I will therefore try to make my point a bit clearer.
1. I think the banner ads used as part of the promotion of Sky Digital were
among the best UK-designed banner ads that I have seen. I found them
amusing, creative, eye-catching and absolutely clear in the point they were
trying to make.
2. As someone with a long-standing appreciation of art and many forms of art
I found nothing offensive in the manner of their design. I am of the opinion
that form and function are inextricably linked and that to try to elevate
art (or even design) as some kind of higher ideal is the kind of elitist
crap that should have been abolished with the Victorian era.

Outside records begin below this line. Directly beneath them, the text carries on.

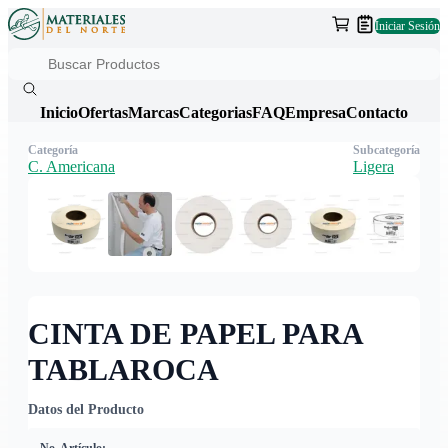
Iniciar Sesión
Inicio
Ofertas
Marcas
Categorias
FAQ
Empresa
Contacto
Categoría
Subcategoría
C. Americana
Ligera
CINTA DE PAPEL PARA
TABLAROCA
Datos del Producto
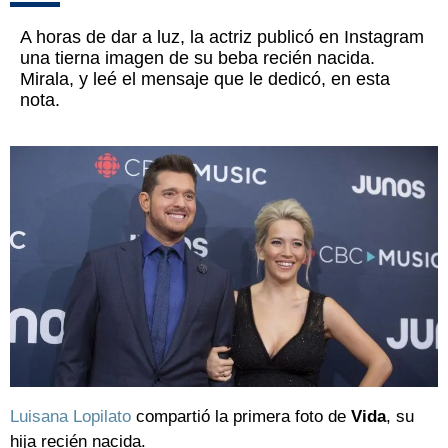
A horas de dar a luz, la actriz publicó en Instagram
una tierna imagen de su beba recién nacida.
Mirala, y leé el mensaje que le dedicó, en esta
nota.
Luisana Lopilato
compartió la primera foto de
Vida
, su
hija recién nacida.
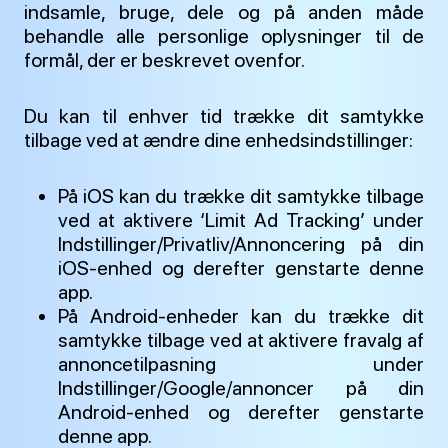
indsamle, bruge, dele og på anden måde
behandle alle personlige oplysninger til de
formål, der er beskrevet ovenfor.
Du kan til enhver tid trække dit samtykke
tilbage ved at ændre dine enhedsindstillinger:
På iOS kan du trække dit samtykke tilbage
ved at aktivere ‘Limit Ad Tracking’ under
Indstillinger/Privatliv/Annoncering på din
iOS-enhed og derefter genstarte denne
app.
På Android-enheder kan du trække dit
samtykke tilbage ved at aktivere fravalg af
annoncetilpasning under
Indstillinger/Google/annoncer på din
Android-enhed og derefter genstarte
denne app.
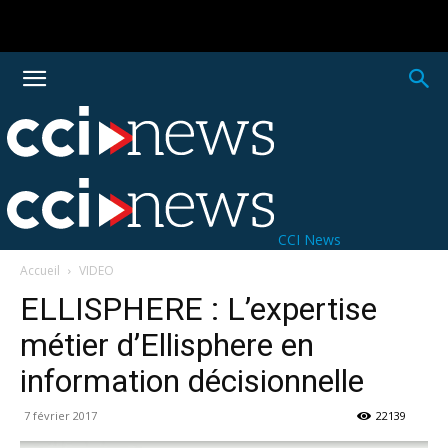
CCI News
Accueil
VIDEO
ELLISPHERE : L’expertise
métier d’Ellisphere en
information décisionnelle
7 février 2017
22139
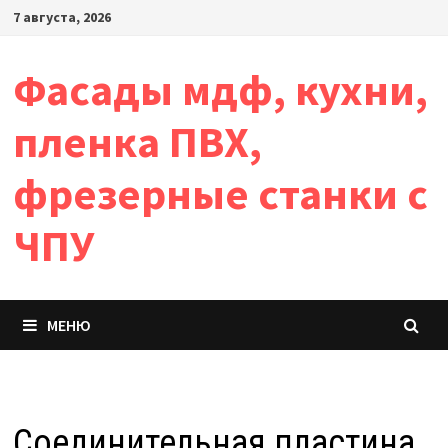
Перейти
7 августа, 2026
к
содержимому
Фасады мдф, кухни,
пленка ПВХ,
фрезерные станки с
ЧПУ
МЕНЮ
Соединительная пластина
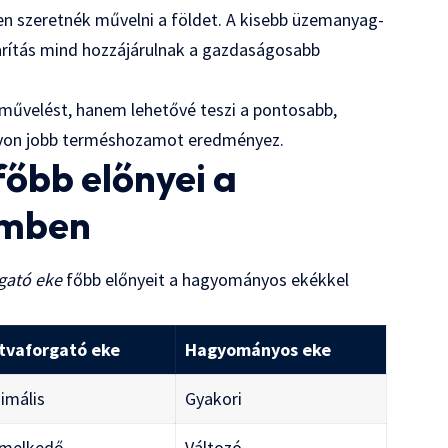
en szeretnék művelni a földet. A kisebb üzemanyag-
arítás mind hozzájárulnak a gazdaságosabb
jművelést, hanem lehetővé teszi a pontosabb,
ávon jobb terméshozamot eredményez.
főbb előnyei a
emben
rgató eke
főbb előnyeit a hagyományos ekékkel
ltvaforgató eke
Hagyományos eke
imális
Gyakori
emelkedő
Változó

I am moved by beauty, compassion, humanity, courage, wisdom and many other
high ideals. But I am NOT moved by web site design any more than I am by
toilet paper design, but I appreciate when both jobs are done well and
irritated when either is done badly.
Am I in the wrong business? That's my bloody business and nobody else's but
my shareholders' and clients'. Or have I missed someone's attempt at
imposing some kind of cabal on membership of the kewl net community?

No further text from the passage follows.